Tuesday 8 November 2011

Advent Homily


Advent Homily

Waiting for the light

29 November 2008
James Hanvey
Your browser may not support display of this image.The Archbishop of Canterbury launched a campaign this week urging people to reclaim Advent as a time of preparation and reflection. It is also, a theologian argues, a time that allows us to define what is human in a new way - in sharp contrast to the secularist vision of society
A reflective stillness lies at the centre of Advent. Placed between Christ's first and second coming, the rhythms of the liturgy measure our time. Quietly, but insistently, it awakens our hope and invites us to wait upon the Lord who will fulfil his promise. It assures us that we will not wait in vain. Advent calls us to renew and deepen our trust, while the world finds trust difficult, and "hope" is dismissed as naive. Now, in this season of Advent we come to know that this time, the time in which we live, whatever the time, is the time of our redemption.
The liturgy of Advent is not like the seasonal background music in the shops, designed to put us in the right mood for spending. It is the song of faith, which expresses the reality from which we live our lives, and that faith gives us a particular way of seeing the world, of living in it and for it. Without pretension, we might describe it as a prophetic perspective. The Jewish theologian Abraham Heschel calls it the "exegesis of existence from a divine perspective". I think this is a good description of what we mean by discerning the "signs of the times". Christ is the centre of our existence; he is the one who establishes our perspective. For this reason, the Christian way of seeing things is necessarily distinctive. To those who do not share this perspective, it will appear strange. Hence the problem and the puzzle that Christianity poses for a secular culture. The puzzle is not caused by a Christ-centred perspective alone, however. Where a post-Christian society has forgotten how to read the substance of Christian faith, there can be a genuine ignorance but also a cultivated misunderstanding among those who presume to know Christianity already. The old cliché about familiarity breeding contempt can be disconcertingly true. We live at a moment when our society is marked by deep struggles about its identity, values and purpose. The Church wants humanity to succeed, not fail. That is why it is passionately engaged in this struggle.
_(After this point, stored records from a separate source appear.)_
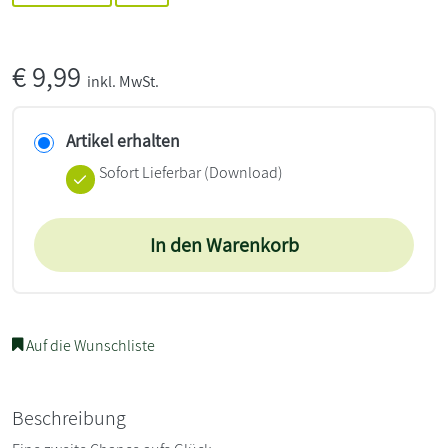
€
9,99
inkl. MwSt.
Artikel erhalten
Sofort Lieferbar (Download)
In den Warenkorb
Auf die Wunschliste
Beschreibung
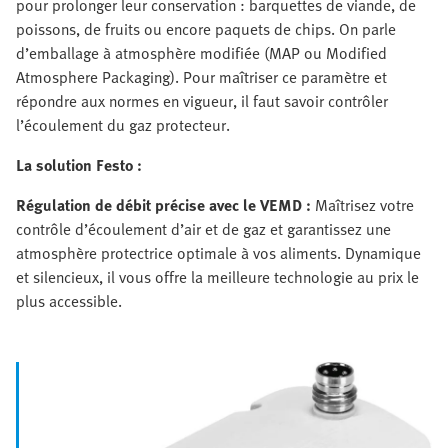
pour prolonger leur conservation : barquettes de viande, de
poissons, de fruits ou encore paquets de chips. On parle
d’emballage à atmosphère modifiée (MAP ou Modified
Atmosphere Packaging). Pour maîtriser ce paramètre et
répondre aux normes en vigueur, il faut savoir contrôler
l’écoulement du gaz protecteur.
La solution Festo :
Régulation de débit précise avec le VEMD :
Maîtrisez votre
contrôle d’écoulement d’air et de gaz et garantissez une
atmosphère protectrice optimale à vos aliments. Dynamique
et silencieux, il vous offre la meilleure technologie au prix le
plus accessible.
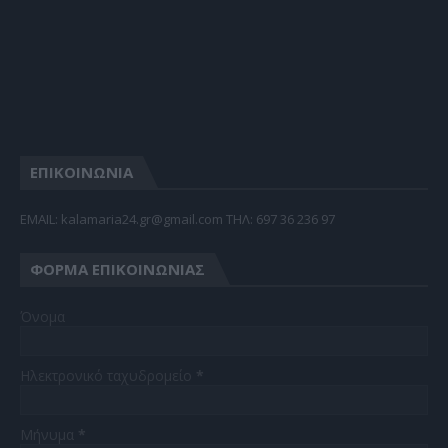
ΕΠΙΚΟΙΝΩΝΙΑ
EMAIL: kalamaria24.gr@gmail.com TΗΛ: 697 36 236 97
ΦΌΡΜΑ ΕΠΙΚΟΙΝΩΝΊΑΣ
Όνομα
Ηλεκτρονικό ταχυδρομείο
*
Μήνυμα
*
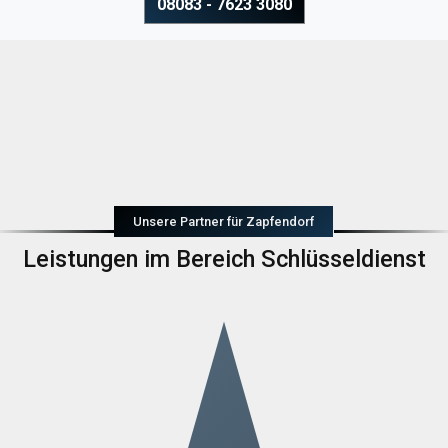
08083 - 7623 3080
Unsere Partner für Zapfendorf
Leistungen im Bereich Schlüsseldienst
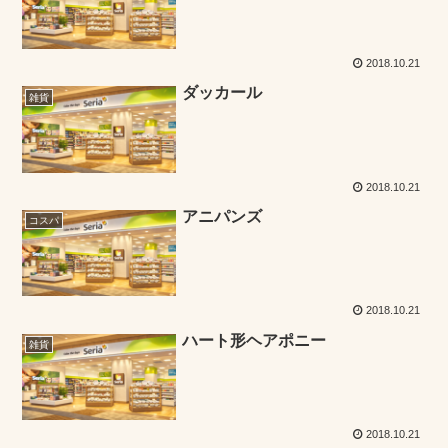
2018.10.21
ダッカール
雑貨
2018.10.21
アニパンズ
コスパ
2018.10.21
ハート形ヘアポニー
雑貨
2018.10.21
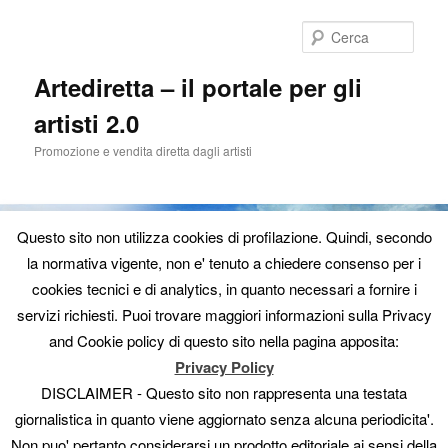
Cerca
Artediretta – il portale per gli
artisti 2.0
Promozione e vendita diretta dagli artisti
Questo sito non utilizza cookies di profilazione. Quindi, secondo
la normativa vigente, non e' tenuto a chiedere consenso per i
cookies tecnici e di analytics, in quanto necessari a fornire i
Menu
Artediretta
Come funziona
News
Offerte
Artisti
Vai
servizi richiesti. Puoi trovare maggiori informazioni sulla Privacy
principale
and Cookie policy di questo sito nella pagina apposita:
Mostre
Gallerie
Collaboratori
In diretta dagli artisti
al
Privacy Policy
Contatti
DISCLAIMER - Questo sito non rappresenta una testata
contenuto
giornalistica in quanto viene aggiornato senza alcuna periodicita'.
principale
Non puo' pertanto considerarsi un prodotto editoriale ai sensi della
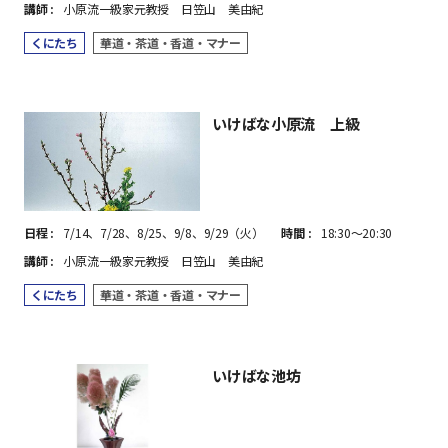
講師
小原流一級家元教授 日笠山 美由紀
くにたち
華道・茶道・香道・マナー
いけばな小原流 上級
日程
7/14、7/28、8/25、9/8、9/29（火）
時間
18:30～20:30
講師
小原流一級家元教授 日笠山 美由紀
くにたち
華道・茶道・香道・マナー
いけばな池坊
It does not have any ambition to take away the legitimate independence of the secular but it does have a vision of what that might be.
There are other voices, of course, sometimes representing an aggressive secularism or an anti-theism, a vision of a secular society completely free of religion and its influence. Part of this approach is to construct a version of religion, especially Catholicism, that not only makes it strange to the secular mind but presents it as a threat. Antitheism represents religion as the enemy of the good that a secular society aspires to. Religion in general, but the Church in particular, comes to stand for all the deepest fears and demons of a liberal secularism: it is prejudiced, oppressive, irrational, authoritarian, capable of inspiring fanatical violence and abusing power. How often is the "religious" position characterised in this way? If religion is exorcised then somehow society is restored to health. Liberated from the myths that hold us back we can now make progress towards the secular light. If successful, this strategy of atheistic secularism not only gains a narrative dominance in defining society, it can feel its own vision legitimated and cleansed.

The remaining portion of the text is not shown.